(June 17th to 26th)

Format: Triple

‘I went forward; but I cannot say whither I went, and there was no more food for myself or the sister. And upon a hot night, she weeping and calling for food, we came to a well, and I bade her sit upon the kerb, and thrust her in, for, in truth, she could not see; and it is better to die than to starve.’


This is from “Little Tobrah” in
Life’s Handicap. His father and mother had died of the smallpox, and their family livelihood destroyed. Now his little sister is dead. But Little Tobrah is alive.

‘Muhammad Din never had any companions. He used to trot about the compound, in and out of the castor-oil bushes, on mysterious errands of his own. One day I stumbled upon some of his handiwork far down the grounds.
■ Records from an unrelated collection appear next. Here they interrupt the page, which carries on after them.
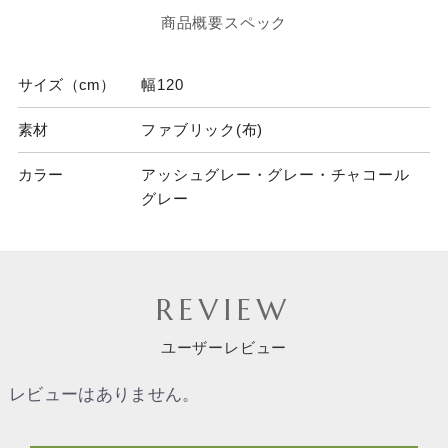
商品概要スペック
サイズ（cm）
幅120
素材
ファブリック(布)
カラー
アッシュグレー・グレー・チャコール
グレー
REVIEW
ユーザーレビュー
レビューはありません。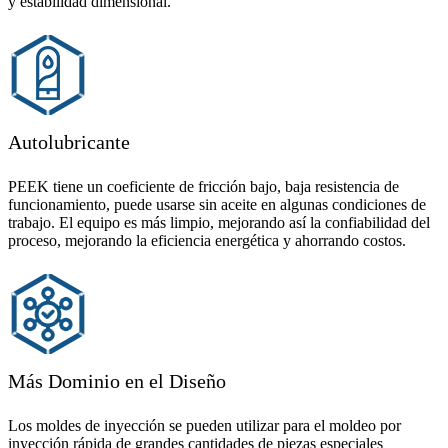
y estabilidad dimensional.
Autolubricante
PEEK tiene un coeficiente de fricción bajo, baja resistencia de
funcionamiento, puede usarse sin aceite en algunas condiciones de
trabajo. El equipo es más limpio, mejorando así la confiabilidad del
proceso, mejorando la eficiencia energética y ahorrando costos.
Más Dominio en el Diseño
Los moldes de inyección se pueden utilizar para el moldeo por
inyección rápida de grandes cantidades de piezas especiales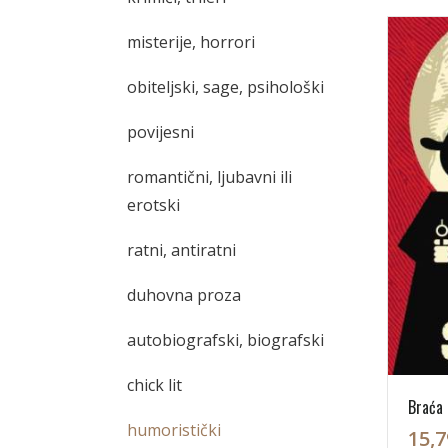
misterije, horrori
obiteljski, sage, psihološki
povijesni
romantični, ljubavni ili
erotski
ratni, antiratni
duhovna proza
autobiografski, biografski
chick lit
Braća 
humoristički
15,7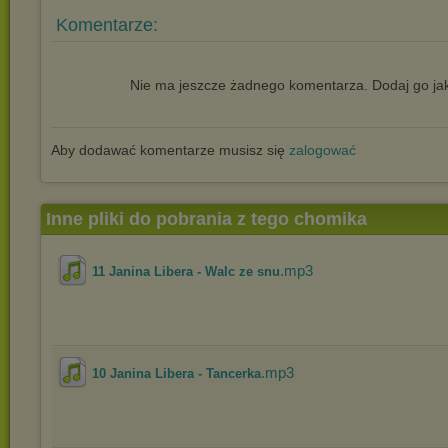
Komentarze:
Nie ma jeszcze żadnego komentarza. Dodaj go jak
Aby dodawać komentarze musisz się
zalogować
Inne pliki do pobrania z tego chomika
.mp3
11 Janina Libera - Walc ze snu
.mp3
10 Janina Libera - Tancerka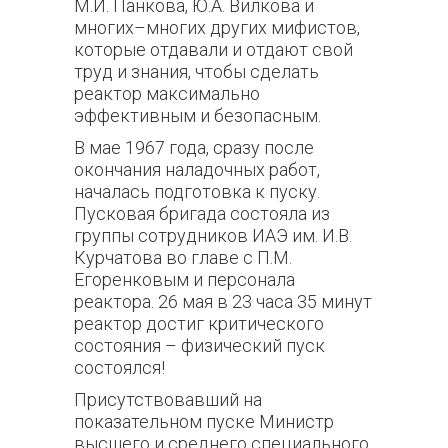
М.И. Панкова, Ю.А. Вилкова и
многих–многих других мифистов,
которые отдавали и отдают свой
труд и знания, чтобы сделать
реактор максимально
эффективным и безопасным.
В мае 1967 года, сразу после
окончания наладочных работ,
началась подготовка к пуску.
Пусковая бригада состояла из
группы сотрудников ИАЭ им. И.В.
Курчатова во главе с П.М.
Егоренковым и персонала
реактора. 26 мая в 23 часа 35 минут
реактор достиг критического
состояния – физический пуск
состоялся!
Присутствовавший на
показательном пуске Министр
высшего и среднего специального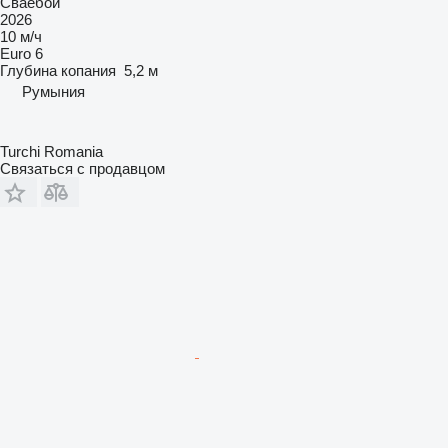
Сваебой
2026
10 м/ч
Euro 6
Глубина копания
5,2 м
Румыния
Turchi Romania
Связаться с продавцом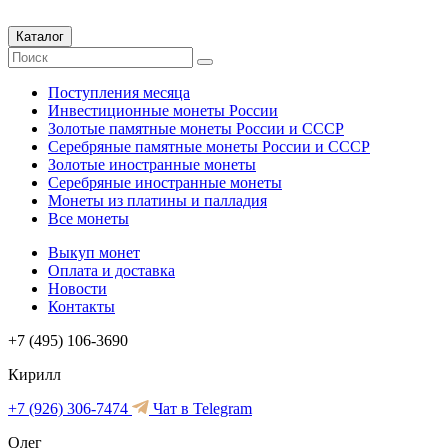
Каталог
Поступления месяца
Инвестиционные монеты России
Золотые памятные монеты России и СССР
Серебряные памятные монеты России и СССР
Золотые иностранные монеты
Серебряные иностранные монеты
Монеты из платины и палладия
Все монеты
Выкуп монет
Оплата и доставка
Новости
Контакты
+7 (495) 106-3690
Кирилл
+7 (926) 306-7474
Чат в Telegram
Олег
He had half buried the polo-ball in dust, and stuck six shrivelled old marigold flowers in a circle round it. Outside that circle again was a rude square, traced out in bits of red brick alternating with fragments of broken china …


This is from “The Story of Muhammed Din” in Plain Talas from the Hills. The child, like Kipling in his childhood, was creating his own magical kingdom. It is carelessly destroyed, and Muhammad Din does not live long.

The child paid no attention, but moved about the room, investigating everything that came in her way—the yellow cut-glass handles of the chest of drawers, the stamped bronze hook to hold back the heavy puce curtains, and the mauve enamel, New Art finger-plates on the door. Frau Ebermann watched indignantly.

‘Aie! That is bad and rude. Go away!’ she cried,


This is from “Swept and Garnished” in A Diversity of Creatures. The children who appear to Frau Ebermann in her elegant Berlin apartment, have come from the destruction and death of the muderous German assault on Belgium, that was going firward.